While good news for employees and job seekers, for businesses that are already navigating the pressures of inflation and increasing demand, rising compensation and competition for labour in a heated job market will continue to be a challenge.
Marwa Abdou, Senior Research Director, Business Data Lab
Key Takeaways
- The unemployment rate remains at 4.9% for the second consecutive month. This is a record low since the monthly data began in 1976.
- After returning to its pre-pandemic level for the first time in June, July marked the third consecutive decline in long-term unemployment which dropped 23K (-12.2%) to162,000.
- July experienced a decline of nearly 31K jobs, bringing the total loss of jobs since May to 74K.
- The decline in jobs appears to be slowing down, but some sectors continue to feel it more acutely than others. Employment among public sector employees fell by 51K (-1.2%) in July, the first decline in the sector in 12 months.
- In the services sector, employment fell by 53K, specifically wholesale and retail trade, health care and social assistance, and educational services.

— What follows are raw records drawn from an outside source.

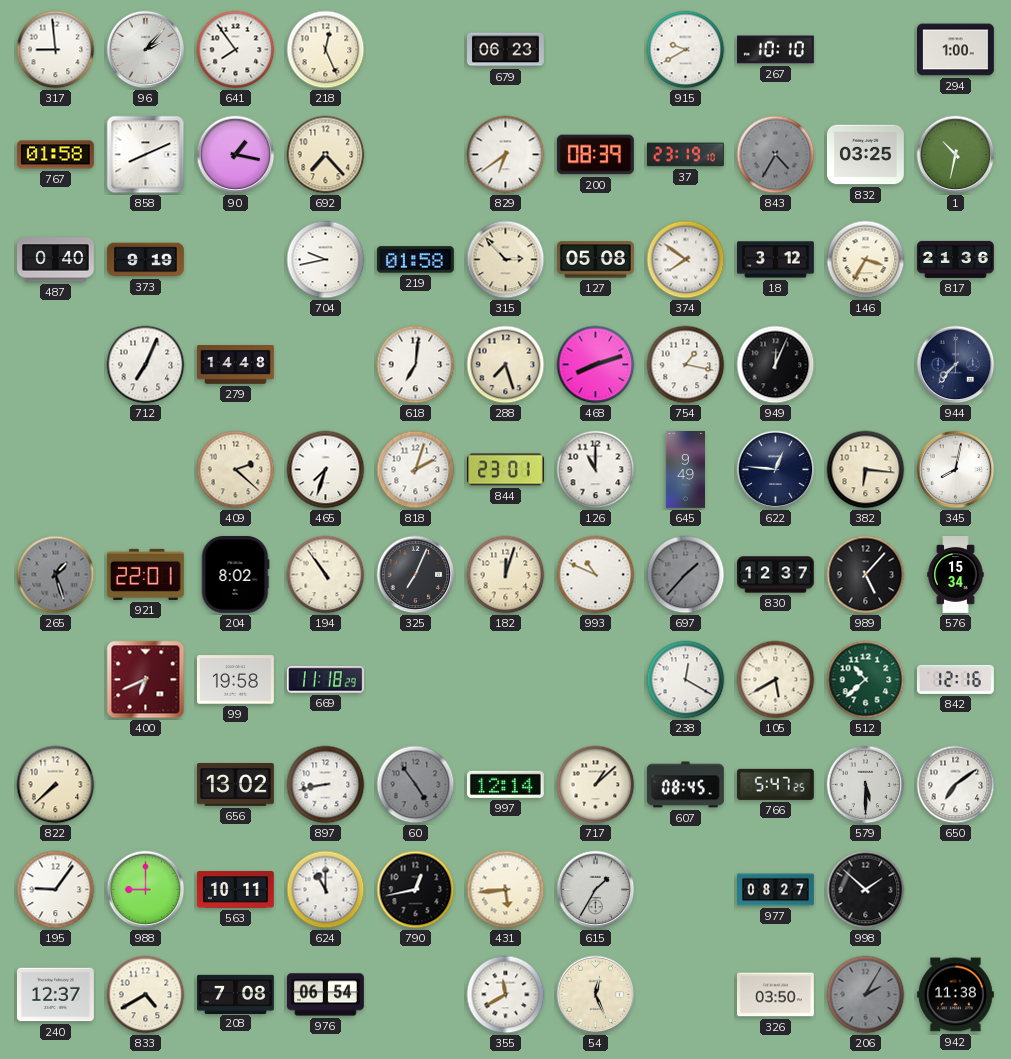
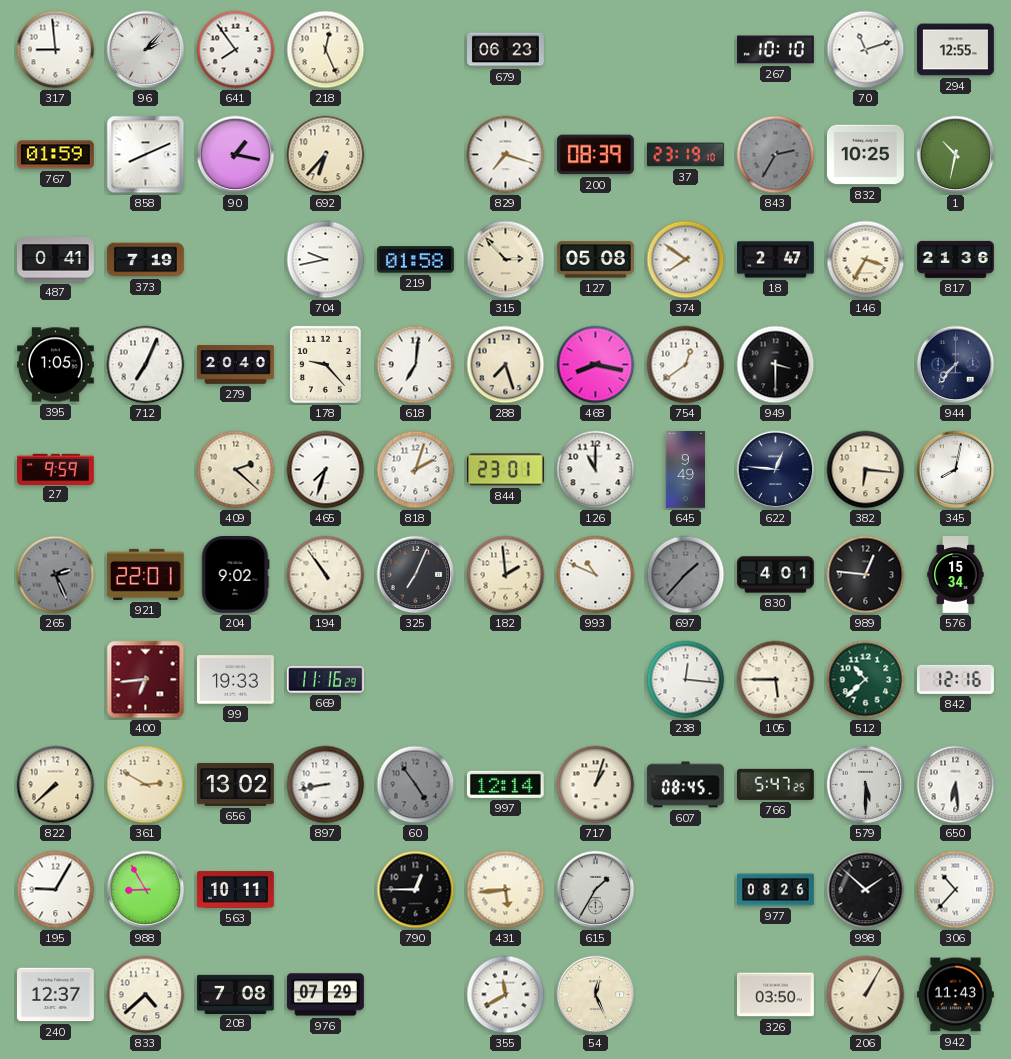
915: 9:40 -> none
70: none -> 11:12
294: 1:00 -> 12:55
767: 01:58 -> 01:59
692: 7:23 -> 6:37
829: 6:39 -> 7:18
843: 4:35 -> 2:35
832: 03:25 -> 10:25
487: 0:40 -> 0:41
373: 9:19 -> 7:19
18: 3:12 -> 2:47
395: none -> 1:05
279: 14:48 -> 20:40
178: none -> 9:23
468: 8:12 -> 8:17
754: 1:17 -> 12:39
949: 12:04 -> 3:30
27: none -> 9:59
265: 1:27 -> 2:26
204: 8:02 -> 9:02
182: 12:03 -> 1:59
830: 12:37 -> 4:01
989: 5:07 -> 12:46
400: 6:41 -> 6:44
99: 19:58 -> 19:33
669: 11:18 -> 11:16
238: 12:20 -> 12:16
105: 5:40 -> 5:45
361: none -> 2:50
717: 1:08 -> 1:03
650: 7:09 -> 6:29
195: 9:06 -> 9:05
988: 9:00 -> 8:55
624: 11:00 -> none
790: 12:43 -> 12:45
977: 08:27 -> 08:26
306: none -> 10:37
833: 4:40 -> 4:38
976: 06:54 -> 07:29
206: 2:05 -> 1:05
206 dial: grey -> cream
942: 11:38 -> 11:43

Conversely, there was a gain of net new positions of about 23K in the goods sector.
- Hours worked (on a monthly basis) declined by 0.5%. This is the third decline to hit 1.5% below the Q1 2022 peak in March. Persistent shortage of workers and lags in productivity will demand businesses rethink and retool existing jobs to maintain their bottom line and meet consumer demand.
- Average hourly wages of employees increased by 5.2%, matching the pace of previous months’ wage growth. While this is still below inflation, it increases the chance of a wage-price spiral that would further lift inflation above the Bank of Canada’s target.
- Labour force participation decreased 0.2 percentage points to 64.7% following a 0.4 percentage point drop in June. The core-age labour force participation rate was 87.9% in July, well below the record high of 88.6% in March 2022.
- The labour market remains exceptionally tight with low unemployment-to-job-vacancy ratio – building up steadily prior to the pandemic. The not-so-great news is we are seeing it affect health care more severely despite increased labour demand in the industry. The good news is, on the whole, there is little warning that there is an increase in the rate at which people are changing jobs or changing employment status.
- All in all, July’s data were well below the consensus projections and will likely have an impact on GDP figures for Q3 2022.